262 Views Asked by At

I need to process data from a set of streams, applying the same elaboration to each stream independently from the other streams.

I've already seen frameworks like storm, but it appears that it allows the processing of static streams only (i.e. tweets form twitter), while I need to process data from each user separately.

A simple example of what I mean could be a system where each user can track his gps location and see statistics like average velocity, acceleration, burnt calories and so on in real time. Of course, each user would have his own stream(s) and the system should process the stream of each user separately, as if each user had its own dedicated topology processing his data.

Is there a way to achieve this with a framework like storm, spark streaming or samza?

It would be even better if python is supported, since I already have a lot of code I'd like to reuse.

Thank you very much for your help

3

There are 3 best solutions below

2
On

Using Storm, you can group data using fields-grouping connection pattern if you have a user-id in your tuples. This ensures, that data is partitioned by user-id and thus you get logical substreams. Your code only needs to be able to process multiple groups/substreams, because a single bolt instance gets multiple groups for processing. But Storm supports your use case for sure. It also can run Python code.

0
On

You can use WSO2 Stream Processor to achieve this. You can partition the input stream by user-name and process events pertain to each user separately. The processing logic has to be written in Siddhi QL which is a SQL like language.

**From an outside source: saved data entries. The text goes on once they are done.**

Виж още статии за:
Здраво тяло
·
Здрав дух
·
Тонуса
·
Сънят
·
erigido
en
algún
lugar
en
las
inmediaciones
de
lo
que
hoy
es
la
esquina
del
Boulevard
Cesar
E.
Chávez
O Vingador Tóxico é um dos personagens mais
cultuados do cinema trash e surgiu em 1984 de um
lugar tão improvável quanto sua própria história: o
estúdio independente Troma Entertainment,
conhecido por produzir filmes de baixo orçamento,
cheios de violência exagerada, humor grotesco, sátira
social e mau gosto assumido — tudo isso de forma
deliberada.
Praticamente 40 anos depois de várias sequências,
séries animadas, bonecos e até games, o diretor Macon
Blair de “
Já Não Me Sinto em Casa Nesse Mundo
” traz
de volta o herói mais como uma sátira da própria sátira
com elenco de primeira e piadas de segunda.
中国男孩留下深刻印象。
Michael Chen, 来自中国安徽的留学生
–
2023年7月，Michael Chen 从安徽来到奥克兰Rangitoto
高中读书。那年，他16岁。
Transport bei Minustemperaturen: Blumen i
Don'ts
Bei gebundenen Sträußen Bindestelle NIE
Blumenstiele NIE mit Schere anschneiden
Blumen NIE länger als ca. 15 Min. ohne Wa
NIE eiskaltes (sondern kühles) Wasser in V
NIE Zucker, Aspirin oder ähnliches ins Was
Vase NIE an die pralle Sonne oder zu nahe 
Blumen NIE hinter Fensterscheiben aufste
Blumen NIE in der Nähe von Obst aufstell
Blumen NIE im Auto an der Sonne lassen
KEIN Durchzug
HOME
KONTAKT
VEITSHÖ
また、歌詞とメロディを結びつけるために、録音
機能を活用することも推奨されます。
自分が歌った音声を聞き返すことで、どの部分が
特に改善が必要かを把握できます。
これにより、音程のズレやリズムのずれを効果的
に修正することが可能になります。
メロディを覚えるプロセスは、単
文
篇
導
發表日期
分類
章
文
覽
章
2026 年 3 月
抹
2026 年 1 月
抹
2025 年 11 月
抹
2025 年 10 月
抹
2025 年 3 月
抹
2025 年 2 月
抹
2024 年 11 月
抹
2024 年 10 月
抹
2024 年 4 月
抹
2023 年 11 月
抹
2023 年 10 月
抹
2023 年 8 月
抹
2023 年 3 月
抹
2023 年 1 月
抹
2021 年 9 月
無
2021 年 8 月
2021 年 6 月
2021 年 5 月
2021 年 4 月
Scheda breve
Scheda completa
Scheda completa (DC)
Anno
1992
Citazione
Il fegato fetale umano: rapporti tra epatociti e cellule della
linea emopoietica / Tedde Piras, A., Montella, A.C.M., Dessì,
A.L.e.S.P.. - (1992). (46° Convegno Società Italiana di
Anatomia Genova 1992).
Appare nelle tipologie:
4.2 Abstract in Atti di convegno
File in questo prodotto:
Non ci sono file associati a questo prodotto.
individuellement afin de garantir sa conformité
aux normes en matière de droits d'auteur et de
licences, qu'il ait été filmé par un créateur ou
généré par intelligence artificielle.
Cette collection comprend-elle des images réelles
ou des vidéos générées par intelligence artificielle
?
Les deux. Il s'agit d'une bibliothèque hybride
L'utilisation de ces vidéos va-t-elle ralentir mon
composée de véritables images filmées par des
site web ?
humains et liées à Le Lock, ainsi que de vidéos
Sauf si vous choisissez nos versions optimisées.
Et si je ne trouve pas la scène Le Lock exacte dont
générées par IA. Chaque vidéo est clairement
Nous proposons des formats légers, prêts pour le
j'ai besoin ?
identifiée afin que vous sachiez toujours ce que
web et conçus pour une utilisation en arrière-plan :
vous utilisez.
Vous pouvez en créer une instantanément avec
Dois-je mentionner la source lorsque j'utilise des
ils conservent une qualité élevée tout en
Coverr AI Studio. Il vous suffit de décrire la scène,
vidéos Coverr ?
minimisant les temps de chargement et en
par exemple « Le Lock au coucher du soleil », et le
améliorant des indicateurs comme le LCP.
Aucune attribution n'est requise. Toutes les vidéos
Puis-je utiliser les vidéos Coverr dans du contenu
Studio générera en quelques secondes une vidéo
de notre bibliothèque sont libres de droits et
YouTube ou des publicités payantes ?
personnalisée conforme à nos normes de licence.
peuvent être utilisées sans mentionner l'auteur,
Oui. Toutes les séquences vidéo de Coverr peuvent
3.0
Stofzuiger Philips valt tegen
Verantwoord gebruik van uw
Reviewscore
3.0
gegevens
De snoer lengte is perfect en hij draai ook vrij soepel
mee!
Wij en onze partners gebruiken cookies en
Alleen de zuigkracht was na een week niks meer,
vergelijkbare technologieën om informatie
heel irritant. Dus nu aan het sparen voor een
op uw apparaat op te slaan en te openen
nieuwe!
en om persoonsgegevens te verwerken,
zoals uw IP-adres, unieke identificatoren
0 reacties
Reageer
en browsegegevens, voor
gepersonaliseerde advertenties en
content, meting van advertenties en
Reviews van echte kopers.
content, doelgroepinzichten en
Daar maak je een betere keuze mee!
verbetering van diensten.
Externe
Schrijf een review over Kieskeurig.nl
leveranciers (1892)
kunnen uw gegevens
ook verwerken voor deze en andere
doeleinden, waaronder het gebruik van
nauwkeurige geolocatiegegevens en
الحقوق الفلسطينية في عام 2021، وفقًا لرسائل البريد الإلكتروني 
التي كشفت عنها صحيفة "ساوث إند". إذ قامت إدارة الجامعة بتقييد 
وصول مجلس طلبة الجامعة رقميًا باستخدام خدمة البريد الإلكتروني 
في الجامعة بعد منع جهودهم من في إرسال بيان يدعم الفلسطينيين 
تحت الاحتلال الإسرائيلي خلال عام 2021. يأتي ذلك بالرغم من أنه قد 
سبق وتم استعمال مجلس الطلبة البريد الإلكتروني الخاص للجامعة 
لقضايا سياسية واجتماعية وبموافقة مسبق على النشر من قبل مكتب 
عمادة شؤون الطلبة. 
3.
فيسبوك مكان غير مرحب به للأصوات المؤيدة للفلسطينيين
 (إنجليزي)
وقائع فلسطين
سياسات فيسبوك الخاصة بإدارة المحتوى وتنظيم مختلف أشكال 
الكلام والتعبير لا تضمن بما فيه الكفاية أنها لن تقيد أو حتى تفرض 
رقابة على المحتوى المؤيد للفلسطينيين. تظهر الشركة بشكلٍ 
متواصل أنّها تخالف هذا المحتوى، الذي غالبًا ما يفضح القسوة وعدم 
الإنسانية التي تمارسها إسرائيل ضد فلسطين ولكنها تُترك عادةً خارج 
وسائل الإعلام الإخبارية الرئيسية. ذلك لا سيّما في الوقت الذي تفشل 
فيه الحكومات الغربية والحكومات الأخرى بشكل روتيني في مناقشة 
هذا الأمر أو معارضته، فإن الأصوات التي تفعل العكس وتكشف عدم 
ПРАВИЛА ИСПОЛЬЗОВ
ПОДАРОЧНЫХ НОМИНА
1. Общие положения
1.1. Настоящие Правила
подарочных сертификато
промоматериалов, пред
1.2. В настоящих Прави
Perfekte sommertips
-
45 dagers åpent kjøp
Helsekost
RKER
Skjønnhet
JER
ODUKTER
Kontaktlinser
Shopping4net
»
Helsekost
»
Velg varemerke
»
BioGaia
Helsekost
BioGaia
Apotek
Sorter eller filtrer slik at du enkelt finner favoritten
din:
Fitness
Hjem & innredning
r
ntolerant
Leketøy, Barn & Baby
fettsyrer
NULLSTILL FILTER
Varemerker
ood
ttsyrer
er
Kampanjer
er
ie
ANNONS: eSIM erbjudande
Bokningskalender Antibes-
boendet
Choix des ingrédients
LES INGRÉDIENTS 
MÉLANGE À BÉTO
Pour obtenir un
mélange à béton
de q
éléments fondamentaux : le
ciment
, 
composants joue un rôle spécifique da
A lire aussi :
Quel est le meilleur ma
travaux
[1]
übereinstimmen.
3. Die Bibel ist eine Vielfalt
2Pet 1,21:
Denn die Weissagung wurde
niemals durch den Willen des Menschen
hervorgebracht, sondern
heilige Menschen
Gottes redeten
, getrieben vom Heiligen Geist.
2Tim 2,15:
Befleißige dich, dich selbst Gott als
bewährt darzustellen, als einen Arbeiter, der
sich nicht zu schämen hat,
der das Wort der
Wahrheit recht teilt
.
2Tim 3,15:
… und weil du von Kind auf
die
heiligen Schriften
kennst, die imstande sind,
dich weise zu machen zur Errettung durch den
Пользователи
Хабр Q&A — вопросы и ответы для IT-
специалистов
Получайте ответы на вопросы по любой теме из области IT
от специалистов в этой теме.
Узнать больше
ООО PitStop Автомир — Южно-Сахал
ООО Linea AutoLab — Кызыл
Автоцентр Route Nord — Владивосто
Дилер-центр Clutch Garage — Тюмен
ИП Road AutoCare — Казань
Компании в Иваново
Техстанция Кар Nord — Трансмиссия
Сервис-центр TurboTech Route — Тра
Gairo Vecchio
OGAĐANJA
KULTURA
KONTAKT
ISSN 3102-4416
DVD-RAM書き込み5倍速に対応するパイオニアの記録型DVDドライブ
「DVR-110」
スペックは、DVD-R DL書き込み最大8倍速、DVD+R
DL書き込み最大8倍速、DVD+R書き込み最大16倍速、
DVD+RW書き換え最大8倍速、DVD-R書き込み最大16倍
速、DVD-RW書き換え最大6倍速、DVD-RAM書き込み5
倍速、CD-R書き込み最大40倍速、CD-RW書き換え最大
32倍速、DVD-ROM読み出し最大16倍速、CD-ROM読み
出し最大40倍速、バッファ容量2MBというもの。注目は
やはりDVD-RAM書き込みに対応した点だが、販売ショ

WSO2 SP also has a python wrapper to, it will allow you do perform administrative tasks such as submitting, editing jobs. But you can't write processing logic using python code.

1
On

In Samza, similar to Storm, one would partition the individual streams on some user ID. This would guarantee that the same processor would see all the events for some particular user (as well as other user IDs that the partition function [a hash, for instance] assigns to that processor). Your description sounds like something that would more likely run on the client's system rather than being a server-side operation, however.

Non-JVM language support has been proposed for Samza, but not yet implemented.